# Description of the task
In the material below, find each line with the word "Palackého" and list it.

# Records to process
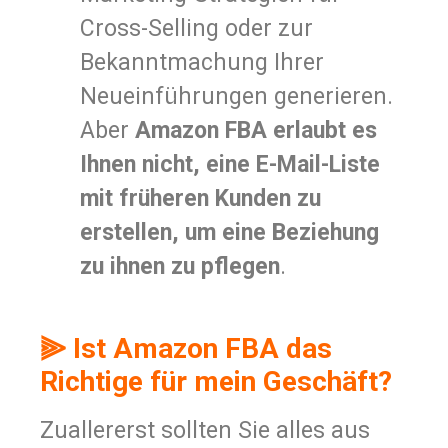
Cross-Selling oder zur
Bekanntmachung Ihrer
Neueinführungen generieren.
Aber
Amazon FBA erlaubt es
Ihnen nicht, eine E-Mail-Liste
mit früheren Kunden zu
erstellen, um eine Beziehung
zu ihnen zu pflegen
.
⫸ Ist Amazon FBA das
Richtige für mein Geschäft?
Zuallererst sollten Sie alles aus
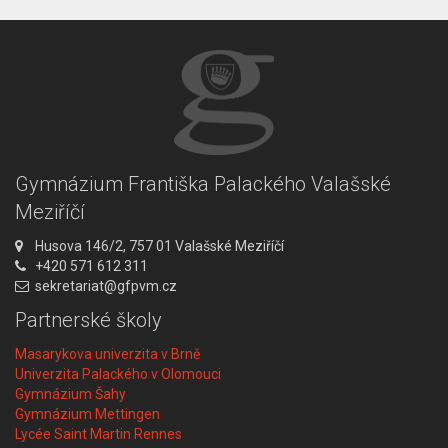
Gymnázium Františka Palackého Valašské
Meziříčí
A
Husova 146/2, 757 01 Valašské Meziříčí
d
T
+420 571 612 311
r
e
E
sekretariat@gfpvm.cz
e
l
m
Partnerské školy
s
e
a
a
f
i
Masarykova univerzita v Brně
:
o
l
Univerzita Palackého v Olomouci
n
:
Gymnázium Šahy
:
Gymnázium Mettingen
Lycée Saint Martin Rennes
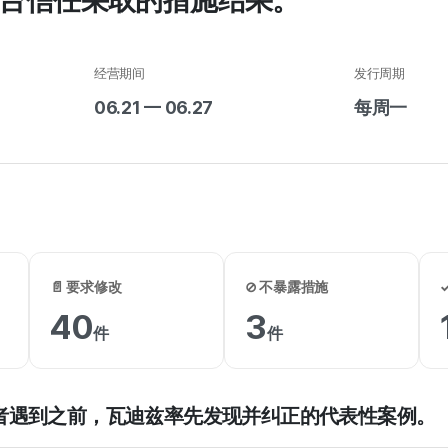
台信任采取的措施结果。
经营期间
发行周期
06.21 — 06.27
每周一
📄 要求修改
⊘ 不暴露措施
40
3
件
件
者遇到之前，瓦迪兹率先发现并纠正的代表性案例。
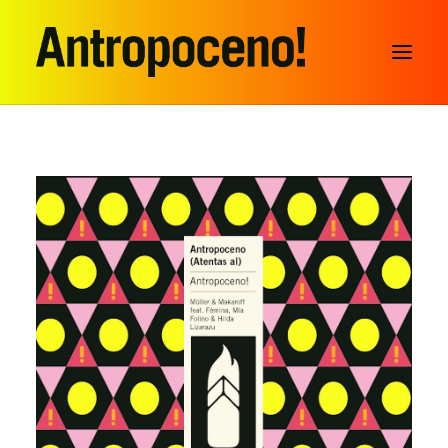
SEARCH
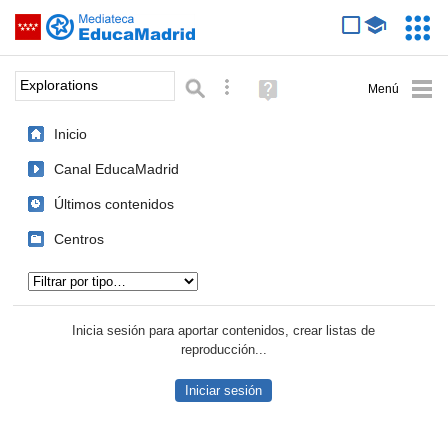
Mediateca de EducaMadrid
Saltar navegación
Servic
Educa
Palabra o frase:
Búsqueda avanzada
Ayuda
(en
ventana
Inicio
nueva)
Canal EducaMadrid
Últimos contenidos
Centros
Tipo de contenido:
Inicia sesión para aportar contenidos, crear listas de
reproducción...
Iniciar sesión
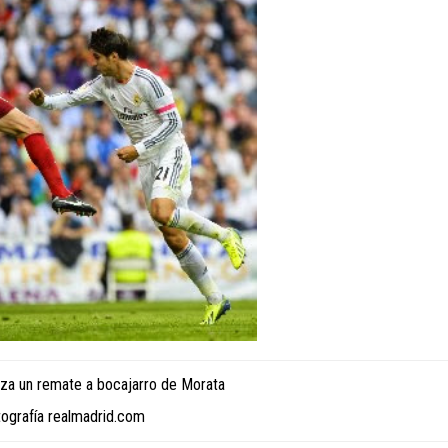
aza un remate a bocajarro de Morata
tografía realmadrid.com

# Reply to the exercise
Gymnázium Františka Palackého Valašské
Univerzita Palackého v Olomouci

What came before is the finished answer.